(Document structure recognition data)

★ ★ ★

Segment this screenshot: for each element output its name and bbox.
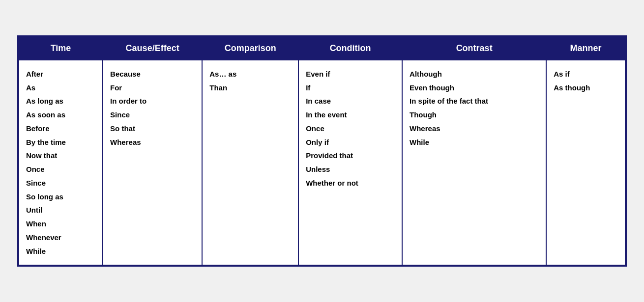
list-item: In the event [306, 108, 395, 122]
list-item: Whereas [410, 122, 539, 136]
header-comparison: Comparison [202, 37, 298, 60]
list-item: Unless [306, 163, 395, 176]
list-item: As… as [209, 67, 291, 81]
list-item: By the time [26, 136, 95, 149]
cell-condition: Even ifIfIn caseIn the eventOnceOnly ifP… [298, 60, 402, 266]
cause-effect-list: BecauseForIn order toSinceSo thatWhereas [110, 67, 195, 149]
list-item: Once [306, 122, 395, 136]
list-item: While [26, 245, 95, 258]
table-row: AfterAsAs long asAs soon asBeforeBy the … [19, 60, 625, 266]
list-item: Until [26, 203, 95, 217]
list-item: Since [26, 176, 95, 190]
list-item: As soon as [26, 108, 95, 122]
list-item: Now that [26, 149, 95, 163]
time-list: AfterAsAs long asAs soon asBeforeBy the … [26, 67, 95, 258]
list-item: Than [209, 81, 291, 95]
list-item: When [26, 217, 95, 231]
list-item: As [26, 81, 95, 95]
header-condition: Condition [298, 37, 402, 60]
header-manner: Manner [546, 37, 625, 60]
cell-cause-effect: BecauseForIn order toSinceSo thatWhereas [103, 60, 202, 266]
list-item: As if [554, 67, 618, 81]
list-item: Whether or not [306, 176, 395, 190]
cell-manner: As ifAs though [546, 60, 625, 266]
list-item: In spite of the fact that [410, 94, 539, 108]
list-item: Only if [306, 136, 395, 149]
list-item: After [26, 67, 95, 81]
header-contrast: Contrast [402, 37, 546, 60]
list-item: While [410, 136, 539, 149]
manner-list: As ifAs though [554, 67, 618, 95]
list-item: Since [110, 108, 195, 122]
contrast-list: AlthoughEven thoughIn spite of the fact … [410, 67, 539, 149]
comparison-list: As… asThan [209, 67, 291, 95]
condition-list: Even ifIfIn caseIn the eventOnceOnly ifP… [306, 67, 395, 190]
list-item: As though [554, 81, 618, 95]
list-item: Although [410, 67, 539, 81]
cell-contrast: AlthoughEven thoughIn spite of the fact … [402, 60, 546, 266]
list-item: Whereas [110, 136, 195, 149]
header-time: Time [19, 37, 103, 60]
list-item: In order to [110, 94, 195, 108]
list-item: Before [26, 122, 95, 136]
list-item: For [110, 81, 195, 95]
list-item: Even if [306, 67, 395, 81]
cell-comparison: As… asThan [202, 60, 298, 266]
list-item: So long as [26, 190, 95, 204]
list-item: Because [110, 67, 195, 81]
list-item: As long as [26, 94, 95, 108]
header-cause-effect: Cause/Effect [103, 37, 202, 60]
list-item: Once [26, 163, 95, 176]
list-item: If [306, 81, 395, 95]
list-item: Whenever [26, 231, 95, 245]
cell-time: AfterAsAs long asAs soon asBeforeBy the … [19, 60, 103, 266]
list-item: Provided that [306, 149, 395, 163]
list-item: Even though [410, 81, 539, 95]
list-item: So that [110, 122, 195, 136]
list-item: In case [306, 94, 395, 108]
subordinating-conjunctions-table: Time Cause/Effect Comparison Condition C… [17, 35, 627, 267]
list-item: Though [410, 108, 539, 122]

★ ★ ★

In the records above, locate each line with the word "ifIfIn". Copy all such lines.

## Task response
cell-condition: Even ifIfIn caseIn the eventOnceOnly ifP… [298, 60, 402, 266]
condition-list: Even ifIfIn caseIn the eventOnceOnly ifP… [306, 67, 395, 190]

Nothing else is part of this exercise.